This is a guest post by Sarah Thomson.
The Maribyrnong River, to most Melburnians, may be best known as the place to go looking for missing bodies, or parts thereof. But although I do admit squirming just a little seeing people fishing in the river the day after the arm was found, to local residents these stories are merely a quirky sidenote. There’s far more to the river than the odd floating morsel of human flesh. To those acquainted with it, the Maribyrnong is a vital, essential piece of the suburban landscape, both geographically and culturally. Despite the apartment buildings that now punctuate its shores, the surrounding parklands remain both a life-giving and life-sustaining haven of wilderness wedged amidst the clean-cut squares of the suburbs. This is primarily thanks to ongoing efforts of preservation and revegetation of the river.

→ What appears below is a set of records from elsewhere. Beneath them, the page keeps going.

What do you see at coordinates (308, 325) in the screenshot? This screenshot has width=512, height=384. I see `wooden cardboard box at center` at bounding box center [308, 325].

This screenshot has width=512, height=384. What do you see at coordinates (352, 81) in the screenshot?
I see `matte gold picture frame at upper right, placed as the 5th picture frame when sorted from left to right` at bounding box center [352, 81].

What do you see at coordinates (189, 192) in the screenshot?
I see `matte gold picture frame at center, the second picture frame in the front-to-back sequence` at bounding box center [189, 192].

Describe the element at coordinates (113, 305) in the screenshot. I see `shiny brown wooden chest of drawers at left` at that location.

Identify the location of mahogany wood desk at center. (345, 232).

I have lived next to the Maribyrnong for around three years now, and it’s played an indispensable role in my daily life. I’ve cycled down the bike path to three different jobs; I watched a family of ducklings grow from fluffy waddling balls into adulthood over the course of several months’ commute; I discovered a species of parrot new to me when I thought I knew them all. Ducks and moorhens raise their chicks within the safety of the fenced Newells Paddock wetlands (though the ducks seem to believe they have right of way on the bike and walking paths). A little further down, flocks of red-rumped parrots inhabit the trees of Pipemakers Park and take their chances between the driving range and the off-lead dog park across the bridge.
Screeching lorikeets also line the path beside the golf course and I’ve seen this area provide temporary residence for roaming galahs, sulphur-crested and black cockatoos, and the odd eastern rosella, as well as the herons that crouch above the water line and even a few black swans. In parts, you can hear the loud chorus of frogs and (though I’ve never seen one - and not complaining!) signs warn of the presence of snakes. It’s an ecosystem that is teeming with life, and each one of these native species that finds a home by or in the river is an argument for the importance of maintaining healthy green spaces like this as habitat for animal and plant life.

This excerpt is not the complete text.